Directions: Check every line of the data below for "other". Copy each one that has it.

(Beginning of Records shown)

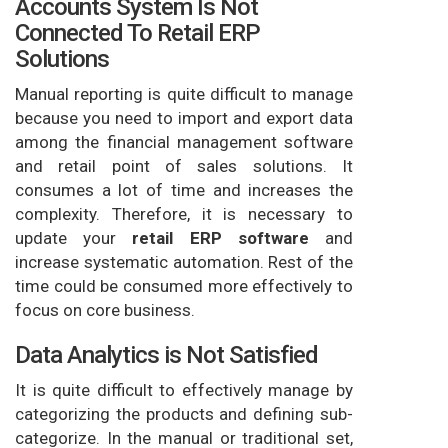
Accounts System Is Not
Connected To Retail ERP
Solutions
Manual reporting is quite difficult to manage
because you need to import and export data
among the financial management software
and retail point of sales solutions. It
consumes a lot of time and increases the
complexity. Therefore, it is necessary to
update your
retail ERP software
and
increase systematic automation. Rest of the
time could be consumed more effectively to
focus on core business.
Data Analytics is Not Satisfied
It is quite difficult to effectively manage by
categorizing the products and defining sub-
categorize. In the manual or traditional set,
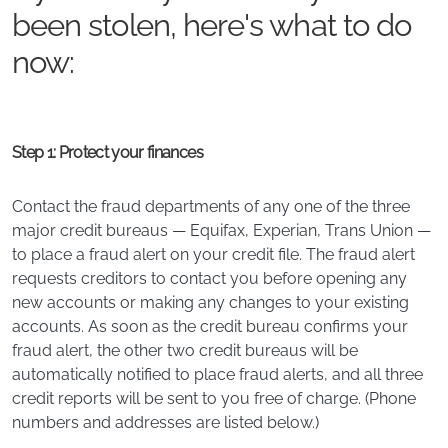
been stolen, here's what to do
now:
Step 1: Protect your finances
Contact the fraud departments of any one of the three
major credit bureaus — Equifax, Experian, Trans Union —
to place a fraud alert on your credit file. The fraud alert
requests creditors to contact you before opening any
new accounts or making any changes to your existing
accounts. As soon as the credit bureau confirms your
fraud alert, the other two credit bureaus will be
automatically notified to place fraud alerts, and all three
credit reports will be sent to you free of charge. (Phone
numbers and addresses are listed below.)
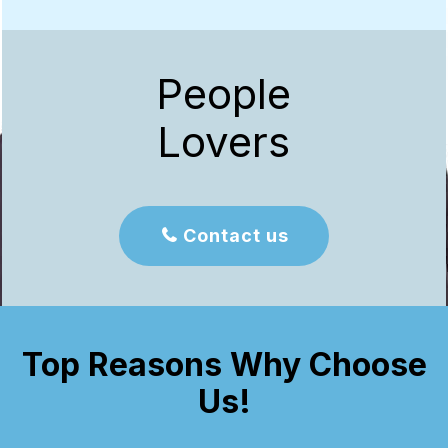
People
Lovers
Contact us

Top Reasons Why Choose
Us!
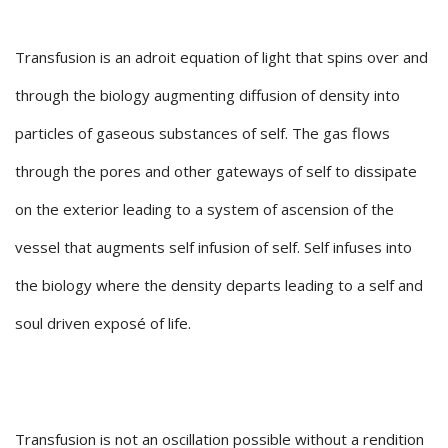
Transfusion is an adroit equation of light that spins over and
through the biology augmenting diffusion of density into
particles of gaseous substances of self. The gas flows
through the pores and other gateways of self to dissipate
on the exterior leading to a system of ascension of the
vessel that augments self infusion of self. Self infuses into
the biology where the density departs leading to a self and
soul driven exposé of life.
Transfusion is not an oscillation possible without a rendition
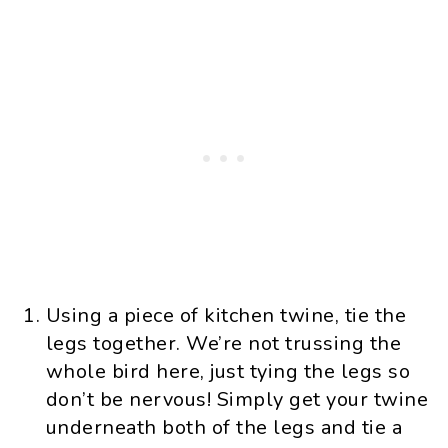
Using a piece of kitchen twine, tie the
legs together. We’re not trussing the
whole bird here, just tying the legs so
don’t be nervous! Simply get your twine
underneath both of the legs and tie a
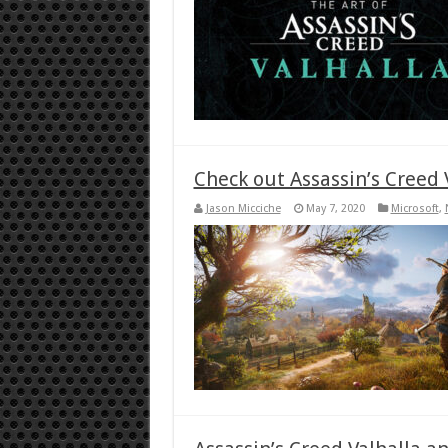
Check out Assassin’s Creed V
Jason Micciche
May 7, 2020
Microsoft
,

(End of Records shown)

Response for this exercise:
fraud alert, the other two credit bureaus will be
through the pores and other gateways of self to dissipate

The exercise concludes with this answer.